An Israeli soldier walks next to an Iron Dome missile interceptor battery after it is being positioned on the outskirts of Jerusalem, September 8, 2013.  (credit: REUTERS/AMMAR AWAD)An Israeli soldier walks next to an Iron Dome missile interceptor battery after it is being positioned on the outskirts of Jerusalem, September 8, 2013. (credit: REUTERS/AMMAR AWAD)

“From Pittsburgh to Charleston to Colleyville, we have seen how important Nonprofit Security Grants are for securing our community and other faith communities, which is why we are so grateful to Congress for increasing funding to unprecedented levels,” said Jewish Federations President and CEO Eric Fingerhut. “We will work with bipartisan champions of this program to ensure that it continues to grow until there is enough funding to secure every synagogue, church, mosque and vulnerable nonprofit facility.”

"The historic level of funding for Israel’s security demonstrates solid bipartisan congressional support for our democratic ally," AIPAC tweeted. "This historic funding level shows that Democrats and Republicans stand together for Israel’s security which is in our national interest."

Prime Minister Naftali Bennett and Defense Minister Benny Gantz praised the decision on Twitter:

"Thank you to the U.S. Congress for your overwhelming commitment to Israel’s security [and] for passing the critical security package — including the replenishment of the life-saving Iron Dome," Bennett wrote.

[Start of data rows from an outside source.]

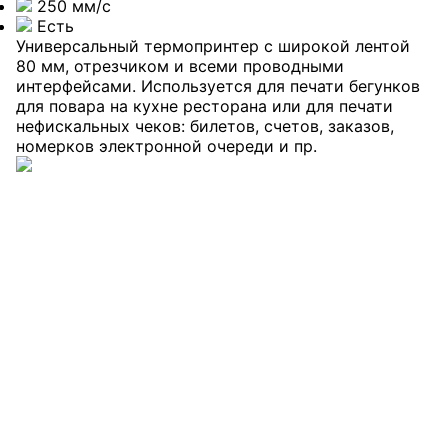
250 мм/с
Есть
Универсальный термопринтер с широкой лентой
80 мм, отрезчиком и всеми проводными
интерфейсами. Используется для печати бегунков
для повара на кухне ресторана или для печати
нефискальных чеков: билетов, счетов, заказов,
номерков электронной очереди и пр.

He specifically mentioned US President Joe Biden's efforts.

Gantz also thanked Biden, Congress and US Secretary of Defense Lloyd Austin. 

"The strategic connection between us and the US, which is based on an alliance of interests and values, is crucial for Israel's security and for maintaining its military superiority in the region, and we will do everything to strengthen and safeguard it," Gantz wrote.